Baca juga: Menteri Teten Tinjau Pasar Tanah Abang, Pedagang Curhat Omzet Turun Drastis
Teten menyayangkan toko yang sepi pembeli, padahal memiliki produk-produk baju yang apik dan bagus.
“Padahal barangnya bagus,” kata Teten sambil memandang ke sekeliling toko itu, kemudian sang penjaga toko mengiyakan.
“Iya, barang mah bagus, tapi enggak ada yang beli, paling yang langganan saja,” terang wanita itu.
Teten sebelumnya mengatakan, salah satu penyebabnya Pasar Tanah Abang sepi adalah produk dalam negeri tak bisa bersaing dengan produk impor yang dijual lebih murah di platform e-commerce dan social commerce.
Baca juga: Soroti Sepinya Pasar Tanah Abang, Teten: Produk Nasional Kalah...
"Pasar offline seperti tanah abang mati. Produk UMKM di online enggak bisa bersaing dengan produk impor. Sebanyak 80 persen penjual/seller di online menjual produk impor terutama dari China," kata Teten kepada Kompas.com, Sabtu (18/9/2023).
Teten mengatakan, pemerintah sedikit terlambat untuk mengatur platform digital seperti e-commerce dan social commerce. Selain itu, transformasi digital hanya berkembang di sektor perdagangan (e-commerce) di sektor hilir, bukan di sektor produksi.
"Makanya, produksi nasional kalah dengan produk dari luar yang lebih murah, karena produksinya lebih efisien dan berkualitas," ujarnya.
Teten juga mengatakan, Presiden Joko Widodo (Jokowi) mengingatkan jajarannya dan pihak swasta soal transformasi digital untuk kemajuan ekonomi nasional.
Namun, kata dia, saat ini belum ada teknologi seperti AI yang diterapkan untuk kemajuan sistem produksi nasional baik di industri manufaktur, agrikultur, agro maritim, dan kesehatan.

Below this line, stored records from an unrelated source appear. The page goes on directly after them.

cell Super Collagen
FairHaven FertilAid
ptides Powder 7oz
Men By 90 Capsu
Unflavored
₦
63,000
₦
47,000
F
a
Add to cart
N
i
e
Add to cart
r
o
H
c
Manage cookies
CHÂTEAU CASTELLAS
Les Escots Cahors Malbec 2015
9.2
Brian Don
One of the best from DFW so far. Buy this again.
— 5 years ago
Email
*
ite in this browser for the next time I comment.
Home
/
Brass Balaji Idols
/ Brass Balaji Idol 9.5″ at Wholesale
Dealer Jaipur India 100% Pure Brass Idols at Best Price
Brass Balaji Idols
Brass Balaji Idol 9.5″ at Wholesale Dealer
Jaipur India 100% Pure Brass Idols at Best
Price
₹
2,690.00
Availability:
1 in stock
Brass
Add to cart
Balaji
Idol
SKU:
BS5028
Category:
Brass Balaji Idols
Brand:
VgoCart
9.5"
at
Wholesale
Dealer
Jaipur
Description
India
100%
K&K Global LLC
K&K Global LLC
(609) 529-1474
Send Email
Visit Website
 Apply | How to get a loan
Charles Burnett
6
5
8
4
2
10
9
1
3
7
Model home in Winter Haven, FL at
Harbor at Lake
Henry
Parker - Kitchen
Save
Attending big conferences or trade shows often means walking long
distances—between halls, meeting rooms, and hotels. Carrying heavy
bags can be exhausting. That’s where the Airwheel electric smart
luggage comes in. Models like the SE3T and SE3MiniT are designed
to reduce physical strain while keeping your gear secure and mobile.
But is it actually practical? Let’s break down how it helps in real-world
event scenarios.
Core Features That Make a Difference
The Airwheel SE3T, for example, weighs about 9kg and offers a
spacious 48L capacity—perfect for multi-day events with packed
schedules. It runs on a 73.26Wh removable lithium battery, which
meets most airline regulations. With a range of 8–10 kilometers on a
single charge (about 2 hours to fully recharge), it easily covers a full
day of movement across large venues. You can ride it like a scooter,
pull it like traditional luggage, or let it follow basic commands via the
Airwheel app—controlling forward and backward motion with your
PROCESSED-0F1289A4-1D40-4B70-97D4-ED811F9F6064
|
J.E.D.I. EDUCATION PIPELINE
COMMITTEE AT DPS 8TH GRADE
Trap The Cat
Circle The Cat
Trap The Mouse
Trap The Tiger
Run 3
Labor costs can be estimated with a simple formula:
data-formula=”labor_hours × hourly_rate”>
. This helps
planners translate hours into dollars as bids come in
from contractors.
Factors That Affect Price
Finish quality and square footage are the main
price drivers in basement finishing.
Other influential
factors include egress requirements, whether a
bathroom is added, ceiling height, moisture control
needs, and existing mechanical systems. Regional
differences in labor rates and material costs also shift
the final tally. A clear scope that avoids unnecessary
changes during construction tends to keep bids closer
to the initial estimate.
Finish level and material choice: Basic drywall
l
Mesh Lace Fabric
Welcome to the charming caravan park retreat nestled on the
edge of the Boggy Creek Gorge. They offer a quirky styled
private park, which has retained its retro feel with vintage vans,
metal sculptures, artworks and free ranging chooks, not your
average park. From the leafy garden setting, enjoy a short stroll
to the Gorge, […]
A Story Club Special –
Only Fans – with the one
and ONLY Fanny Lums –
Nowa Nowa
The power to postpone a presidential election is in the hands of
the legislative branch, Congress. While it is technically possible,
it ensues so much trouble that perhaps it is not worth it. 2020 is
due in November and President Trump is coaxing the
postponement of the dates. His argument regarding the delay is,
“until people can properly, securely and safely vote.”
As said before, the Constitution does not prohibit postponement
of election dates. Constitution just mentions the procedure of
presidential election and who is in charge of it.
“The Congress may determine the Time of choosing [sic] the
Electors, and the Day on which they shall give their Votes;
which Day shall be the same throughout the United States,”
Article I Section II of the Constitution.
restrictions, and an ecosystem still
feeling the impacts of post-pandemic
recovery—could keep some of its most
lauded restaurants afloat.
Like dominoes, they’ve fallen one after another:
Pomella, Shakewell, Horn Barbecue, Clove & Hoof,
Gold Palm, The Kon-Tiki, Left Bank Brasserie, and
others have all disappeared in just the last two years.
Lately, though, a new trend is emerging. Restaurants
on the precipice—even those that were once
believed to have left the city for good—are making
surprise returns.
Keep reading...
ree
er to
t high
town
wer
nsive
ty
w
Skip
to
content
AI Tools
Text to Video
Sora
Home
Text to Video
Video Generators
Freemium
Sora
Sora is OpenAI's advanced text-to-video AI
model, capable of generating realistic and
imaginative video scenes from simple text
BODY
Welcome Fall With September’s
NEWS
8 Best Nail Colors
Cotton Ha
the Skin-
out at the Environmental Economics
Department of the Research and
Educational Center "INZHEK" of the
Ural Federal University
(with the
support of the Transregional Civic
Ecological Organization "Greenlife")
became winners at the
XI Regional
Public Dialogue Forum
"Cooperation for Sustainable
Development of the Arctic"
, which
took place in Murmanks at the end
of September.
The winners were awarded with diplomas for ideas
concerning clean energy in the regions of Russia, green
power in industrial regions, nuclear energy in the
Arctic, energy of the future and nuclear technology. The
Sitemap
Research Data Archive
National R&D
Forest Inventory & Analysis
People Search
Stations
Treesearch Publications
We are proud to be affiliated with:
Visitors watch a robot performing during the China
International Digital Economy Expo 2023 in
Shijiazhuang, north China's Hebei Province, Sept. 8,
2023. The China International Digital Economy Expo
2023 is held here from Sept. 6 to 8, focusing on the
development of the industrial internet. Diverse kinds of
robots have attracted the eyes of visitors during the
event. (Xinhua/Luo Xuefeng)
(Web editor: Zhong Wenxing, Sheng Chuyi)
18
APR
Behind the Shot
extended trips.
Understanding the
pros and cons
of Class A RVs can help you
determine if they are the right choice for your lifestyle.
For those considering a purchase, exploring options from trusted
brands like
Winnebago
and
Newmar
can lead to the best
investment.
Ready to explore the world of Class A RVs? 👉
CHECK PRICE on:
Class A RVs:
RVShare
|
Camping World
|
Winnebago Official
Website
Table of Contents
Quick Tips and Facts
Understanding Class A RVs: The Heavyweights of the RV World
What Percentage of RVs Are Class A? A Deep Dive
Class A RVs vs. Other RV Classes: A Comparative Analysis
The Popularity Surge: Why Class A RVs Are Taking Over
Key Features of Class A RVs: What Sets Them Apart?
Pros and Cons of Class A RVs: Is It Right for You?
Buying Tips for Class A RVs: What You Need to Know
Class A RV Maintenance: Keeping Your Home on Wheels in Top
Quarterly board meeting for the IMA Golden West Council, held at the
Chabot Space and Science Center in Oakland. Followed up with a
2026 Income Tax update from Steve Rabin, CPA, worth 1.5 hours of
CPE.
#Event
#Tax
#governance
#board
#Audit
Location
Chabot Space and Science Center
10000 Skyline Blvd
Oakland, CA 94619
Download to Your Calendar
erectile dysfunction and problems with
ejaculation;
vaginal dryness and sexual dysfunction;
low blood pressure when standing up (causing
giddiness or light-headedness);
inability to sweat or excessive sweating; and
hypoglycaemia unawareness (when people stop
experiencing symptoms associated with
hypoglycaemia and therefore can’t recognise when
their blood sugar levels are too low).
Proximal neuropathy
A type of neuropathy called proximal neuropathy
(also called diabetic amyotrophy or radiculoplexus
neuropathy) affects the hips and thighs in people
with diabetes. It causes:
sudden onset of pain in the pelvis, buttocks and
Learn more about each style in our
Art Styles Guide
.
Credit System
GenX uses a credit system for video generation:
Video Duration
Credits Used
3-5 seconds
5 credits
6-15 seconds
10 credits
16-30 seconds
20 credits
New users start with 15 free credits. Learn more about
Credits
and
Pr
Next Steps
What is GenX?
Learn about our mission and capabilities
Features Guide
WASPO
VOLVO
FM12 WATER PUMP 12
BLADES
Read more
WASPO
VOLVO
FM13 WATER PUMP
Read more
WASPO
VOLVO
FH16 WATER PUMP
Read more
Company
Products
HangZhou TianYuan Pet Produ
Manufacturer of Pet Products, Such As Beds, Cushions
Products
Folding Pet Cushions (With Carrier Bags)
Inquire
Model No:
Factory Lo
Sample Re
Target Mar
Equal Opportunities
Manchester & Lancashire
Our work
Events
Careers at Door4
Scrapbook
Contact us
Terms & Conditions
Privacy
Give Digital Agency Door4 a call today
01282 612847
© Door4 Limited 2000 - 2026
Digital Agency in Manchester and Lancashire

"Akibatnya transformasi digital di Indonesia enggak melahirkan ekonomi baru, hanya membunuh ekonomi lama. Kue ekonominya enggak bertambah, tapi faktor pembaginya makin banyak," tuturnya.
Sepinya penjualan di Pasar Tanah Abang sudah dikeluhkan pedagang beberapa tahun terakhir ini. Mereka mengakui kian babak belur sejak menjamurnya perdagangan secara daring (online).
Meski Pasar Tanah Abang disebut sebagai pusat grosir yang terbesar di Asia Tenggara, pedagang di sana justru terancam gulung tikar. Bahkan, ada beberapa toko yang sudah tutup permanen.
Baca juga: Gundah Gulana Pedagang Pasar Tanah Abang yang Semakin Babak Belur Dihantam Penjualan Online
Hal itu terlihat ketika Kompas.com berkunjung pada Rabu (13/9/2023). Aktivitas pembeli di pasar itu memang sepi. Di blok B pasar Tanah Abang, banyak pedagang yang berdiam diri menunggu pembeli datang.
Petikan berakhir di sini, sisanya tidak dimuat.